Shops in Iran have been banned from selling Valentine cards and gifts as the traditional lovers' day gains increasing popularity in the Islamic republic, the ILNA news agency reported on Sunday.
"In the run-up to Valentine's Day on February 14 the printing works owners' union issued a directive banning the printing and distribution of any goods promoting this day," ILNA news agency reported.
"Printing and producing any goods related to this day including posters, boxes and cards emblazoned with hearts or half-hearts, red roses and any activities promoting this day are banned," the union said in the directive.
"Outlets that violate this will be legally dealt with," it warned.
Over the past three decades Iran's conservative Islamic regime has sought to prevent the spread of Western culture among its overwhelmingly young population.
But Valentine's Day has become very popular in Iran over the past decade, with young men and women exchanging chocolate, flowers, perfume, teddy bears and other gifts on February 14.

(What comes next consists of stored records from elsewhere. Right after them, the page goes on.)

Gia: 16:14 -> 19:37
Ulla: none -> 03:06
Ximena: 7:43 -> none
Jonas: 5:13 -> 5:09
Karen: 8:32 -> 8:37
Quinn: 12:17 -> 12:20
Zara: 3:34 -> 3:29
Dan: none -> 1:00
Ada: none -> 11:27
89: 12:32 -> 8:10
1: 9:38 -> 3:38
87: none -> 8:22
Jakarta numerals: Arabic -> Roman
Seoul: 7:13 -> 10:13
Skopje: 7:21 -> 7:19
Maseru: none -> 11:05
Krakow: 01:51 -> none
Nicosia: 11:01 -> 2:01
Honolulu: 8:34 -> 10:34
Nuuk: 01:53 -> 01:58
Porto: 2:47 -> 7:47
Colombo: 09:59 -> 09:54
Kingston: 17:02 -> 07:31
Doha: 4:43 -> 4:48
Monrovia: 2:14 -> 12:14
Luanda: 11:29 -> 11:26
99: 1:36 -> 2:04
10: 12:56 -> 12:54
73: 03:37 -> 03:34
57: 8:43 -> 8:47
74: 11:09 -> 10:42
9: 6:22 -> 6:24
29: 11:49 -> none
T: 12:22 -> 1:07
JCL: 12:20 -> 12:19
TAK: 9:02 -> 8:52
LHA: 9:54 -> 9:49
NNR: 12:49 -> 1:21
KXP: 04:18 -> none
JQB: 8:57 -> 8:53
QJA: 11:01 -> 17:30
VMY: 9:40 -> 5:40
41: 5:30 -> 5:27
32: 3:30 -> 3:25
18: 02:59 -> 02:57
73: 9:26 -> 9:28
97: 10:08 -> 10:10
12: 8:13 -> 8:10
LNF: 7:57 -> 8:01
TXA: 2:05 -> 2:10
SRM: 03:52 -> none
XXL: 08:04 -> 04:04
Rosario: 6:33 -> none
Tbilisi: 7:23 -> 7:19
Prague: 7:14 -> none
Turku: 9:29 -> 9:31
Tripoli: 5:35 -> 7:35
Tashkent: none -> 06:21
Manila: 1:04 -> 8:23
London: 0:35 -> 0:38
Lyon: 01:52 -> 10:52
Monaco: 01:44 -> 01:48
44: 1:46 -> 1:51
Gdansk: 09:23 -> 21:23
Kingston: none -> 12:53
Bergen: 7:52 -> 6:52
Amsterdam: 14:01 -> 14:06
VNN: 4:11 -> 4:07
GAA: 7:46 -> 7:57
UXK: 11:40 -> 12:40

Every year gift shops in large cities are festooned with Valentine's Day paraphernalia and restaurants in Tehran are packed with young men and women out on a date.
However, the trend has been harshly criticized by conservatives who see no room in Islamic culture for such celebrations.
Some nationalist Iranians have also suggested replacing Valentine's Day with Mehregan -- a pre-Islamic but obsolete festival in early October -- marking the autumn equinox and honoring the ancient Persian angel of love, Mithra.